#### [Extracted records]
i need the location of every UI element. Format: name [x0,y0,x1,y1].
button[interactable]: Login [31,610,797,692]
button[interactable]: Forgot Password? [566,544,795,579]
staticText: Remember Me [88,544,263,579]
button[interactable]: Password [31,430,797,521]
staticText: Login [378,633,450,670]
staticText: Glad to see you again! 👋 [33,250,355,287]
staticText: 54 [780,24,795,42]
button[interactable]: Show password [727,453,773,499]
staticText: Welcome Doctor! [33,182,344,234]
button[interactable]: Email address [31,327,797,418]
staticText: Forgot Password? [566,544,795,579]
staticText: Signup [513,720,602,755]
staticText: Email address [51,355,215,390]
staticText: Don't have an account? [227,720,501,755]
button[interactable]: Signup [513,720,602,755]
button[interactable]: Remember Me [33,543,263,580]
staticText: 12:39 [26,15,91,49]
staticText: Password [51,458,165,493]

---

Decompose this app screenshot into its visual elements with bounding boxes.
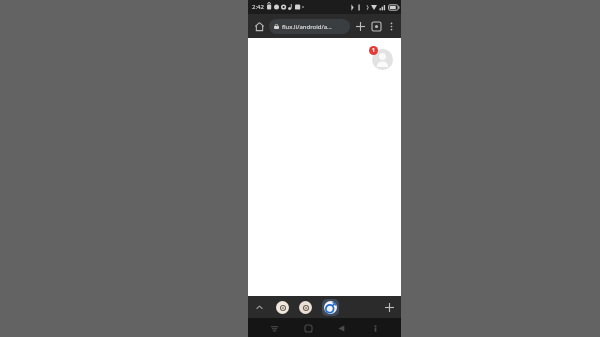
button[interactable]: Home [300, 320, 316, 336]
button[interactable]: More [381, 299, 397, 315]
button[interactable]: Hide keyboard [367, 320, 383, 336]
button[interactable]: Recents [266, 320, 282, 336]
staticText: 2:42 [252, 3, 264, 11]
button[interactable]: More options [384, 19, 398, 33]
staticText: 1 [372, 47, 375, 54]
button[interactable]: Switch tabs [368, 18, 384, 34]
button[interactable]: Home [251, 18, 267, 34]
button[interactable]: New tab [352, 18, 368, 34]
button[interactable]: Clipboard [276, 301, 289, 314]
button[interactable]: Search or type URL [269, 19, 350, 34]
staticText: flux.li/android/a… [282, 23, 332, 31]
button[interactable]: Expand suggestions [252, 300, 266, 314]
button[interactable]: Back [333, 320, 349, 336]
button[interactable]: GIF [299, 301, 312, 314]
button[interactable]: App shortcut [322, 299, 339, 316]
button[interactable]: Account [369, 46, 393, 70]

---

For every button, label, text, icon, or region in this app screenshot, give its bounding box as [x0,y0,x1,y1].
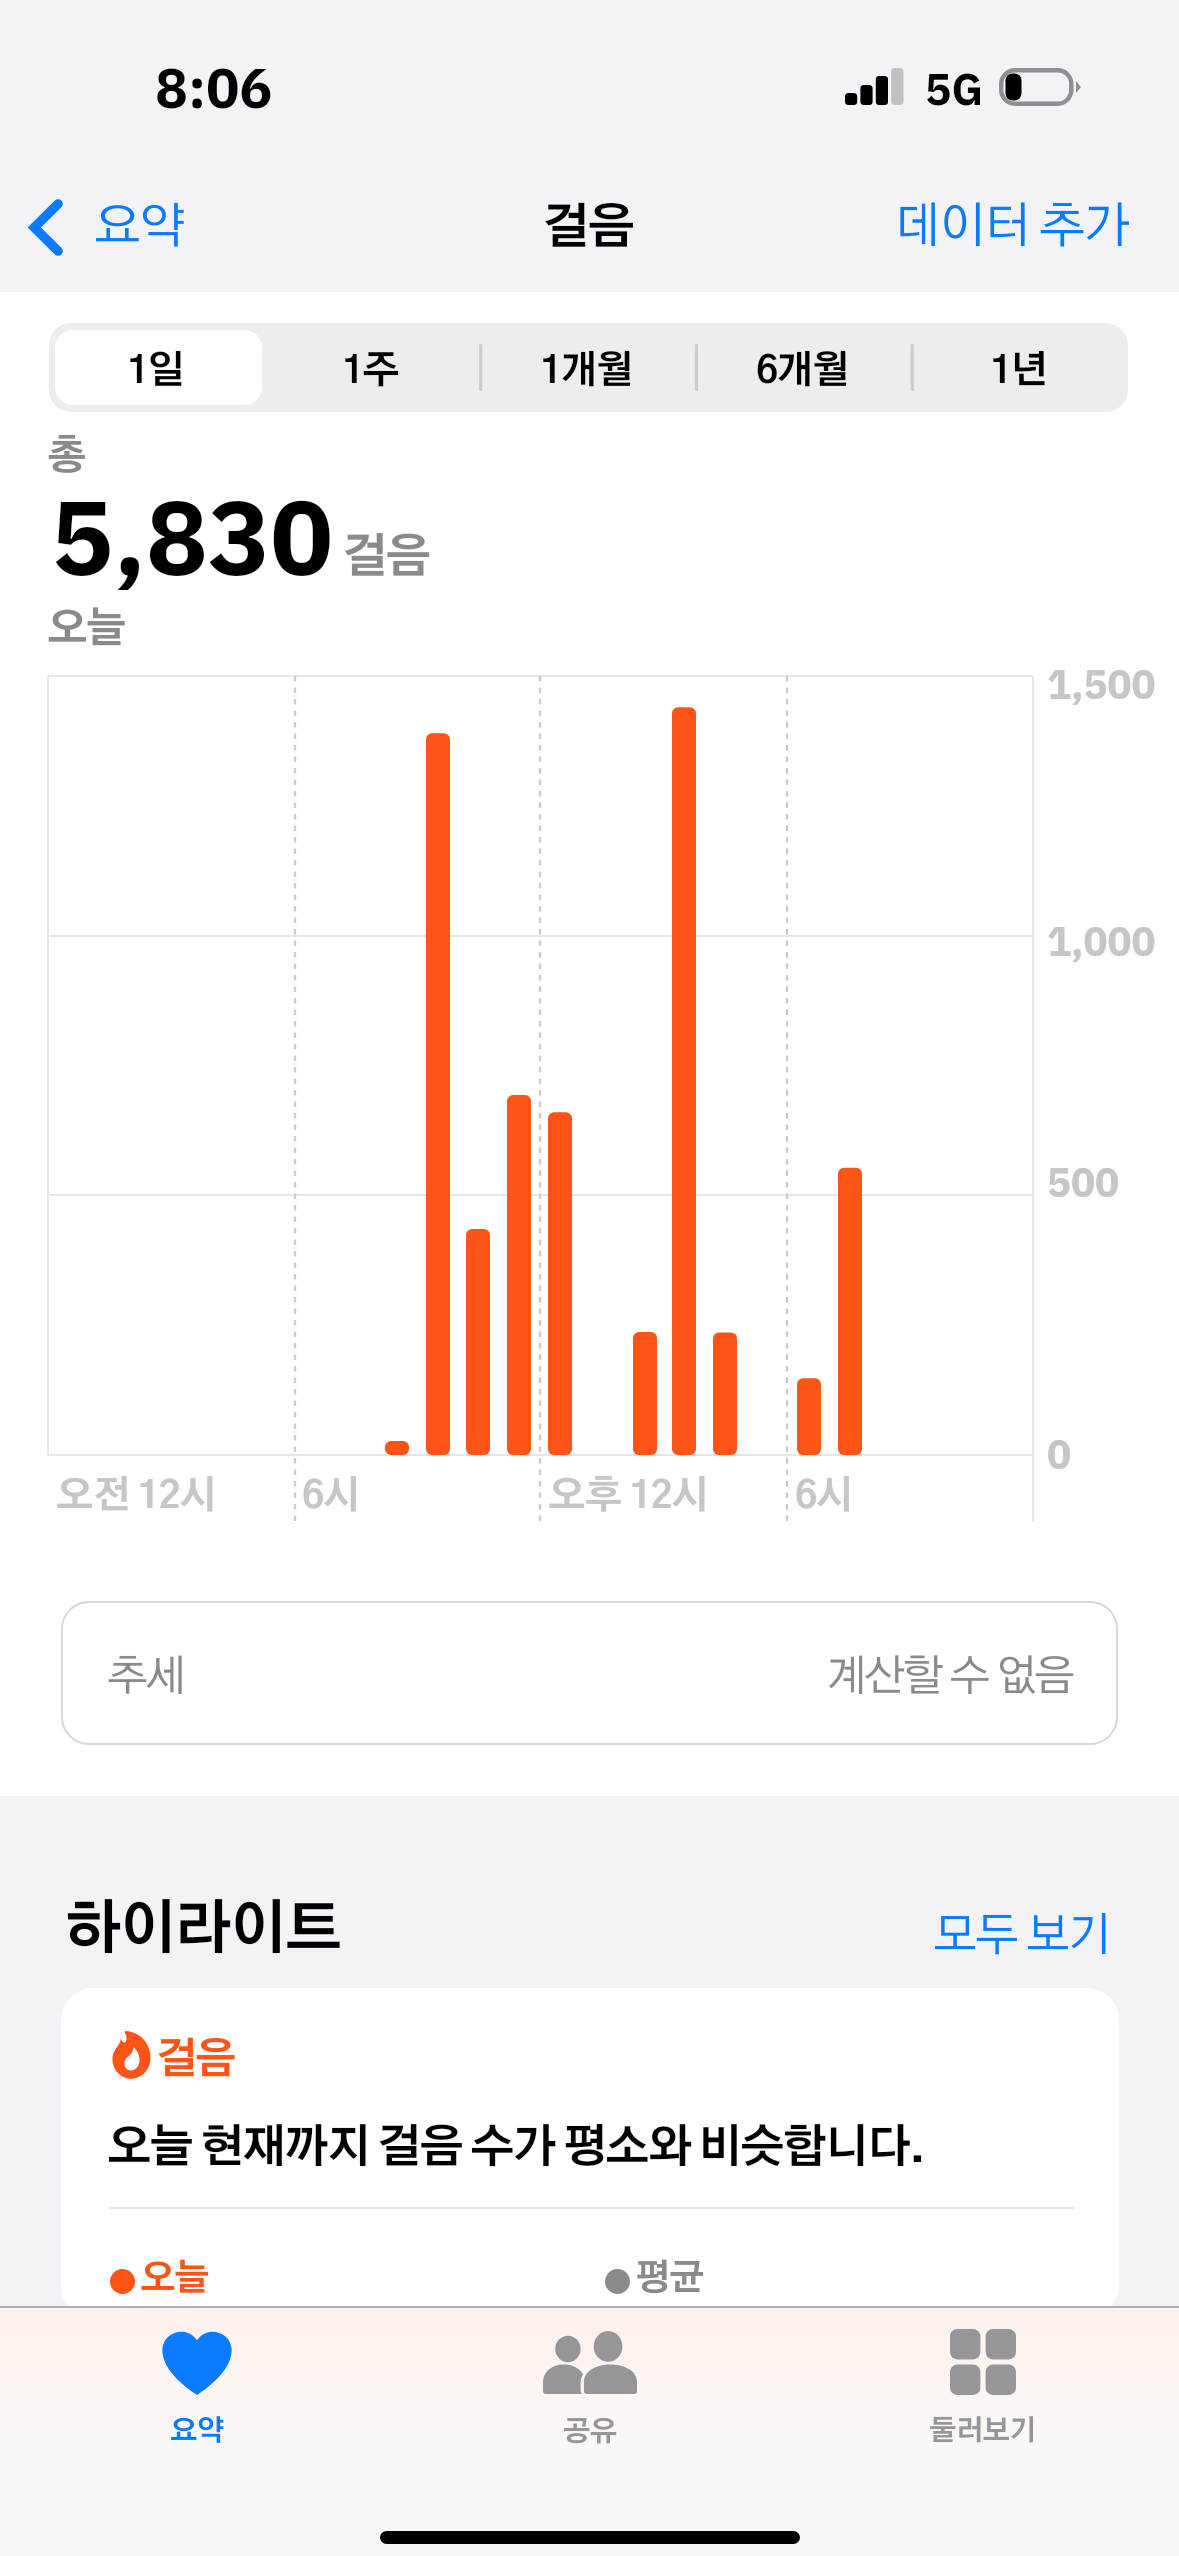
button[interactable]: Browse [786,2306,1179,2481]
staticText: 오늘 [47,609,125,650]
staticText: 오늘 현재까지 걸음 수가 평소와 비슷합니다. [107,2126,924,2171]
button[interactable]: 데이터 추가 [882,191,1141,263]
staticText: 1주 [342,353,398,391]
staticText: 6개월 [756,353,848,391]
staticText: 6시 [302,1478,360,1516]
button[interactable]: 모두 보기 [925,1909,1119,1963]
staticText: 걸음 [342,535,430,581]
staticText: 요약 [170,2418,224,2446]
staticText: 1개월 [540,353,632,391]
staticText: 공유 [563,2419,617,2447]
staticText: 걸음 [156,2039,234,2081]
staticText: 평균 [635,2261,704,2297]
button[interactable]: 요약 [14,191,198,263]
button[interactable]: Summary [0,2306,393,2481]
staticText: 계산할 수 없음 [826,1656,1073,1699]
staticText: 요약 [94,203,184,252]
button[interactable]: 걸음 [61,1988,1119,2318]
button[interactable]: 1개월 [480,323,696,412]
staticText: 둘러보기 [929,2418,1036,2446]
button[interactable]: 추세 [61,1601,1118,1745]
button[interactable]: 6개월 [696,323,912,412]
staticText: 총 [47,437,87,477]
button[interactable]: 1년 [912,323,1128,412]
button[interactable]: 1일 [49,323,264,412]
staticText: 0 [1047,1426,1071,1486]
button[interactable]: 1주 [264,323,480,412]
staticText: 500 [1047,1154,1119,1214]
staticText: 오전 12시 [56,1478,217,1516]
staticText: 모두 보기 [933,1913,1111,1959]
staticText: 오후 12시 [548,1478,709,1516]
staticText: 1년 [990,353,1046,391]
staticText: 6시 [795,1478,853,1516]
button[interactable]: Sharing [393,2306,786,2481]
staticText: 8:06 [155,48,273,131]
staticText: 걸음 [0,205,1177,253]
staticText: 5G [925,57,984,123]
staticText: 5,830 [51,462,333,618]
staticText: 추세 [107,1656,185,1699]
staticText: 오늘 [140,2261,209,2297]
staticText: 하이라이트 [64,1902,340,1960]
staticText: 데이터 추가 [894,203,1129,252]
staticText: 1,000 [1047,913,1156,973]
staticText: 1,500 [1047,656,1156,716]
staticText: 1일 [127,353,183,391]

#### [Exercise]
Only the lines with "every" are needed; find them in the records and copy each one.

#### [Answer area]
i need the location of every UI element. Format: name [x0,y0,x1,y1].
For every button, label, text, icon, or region in this app screenshot, give its bounding box as [x0,y0,x1,y1].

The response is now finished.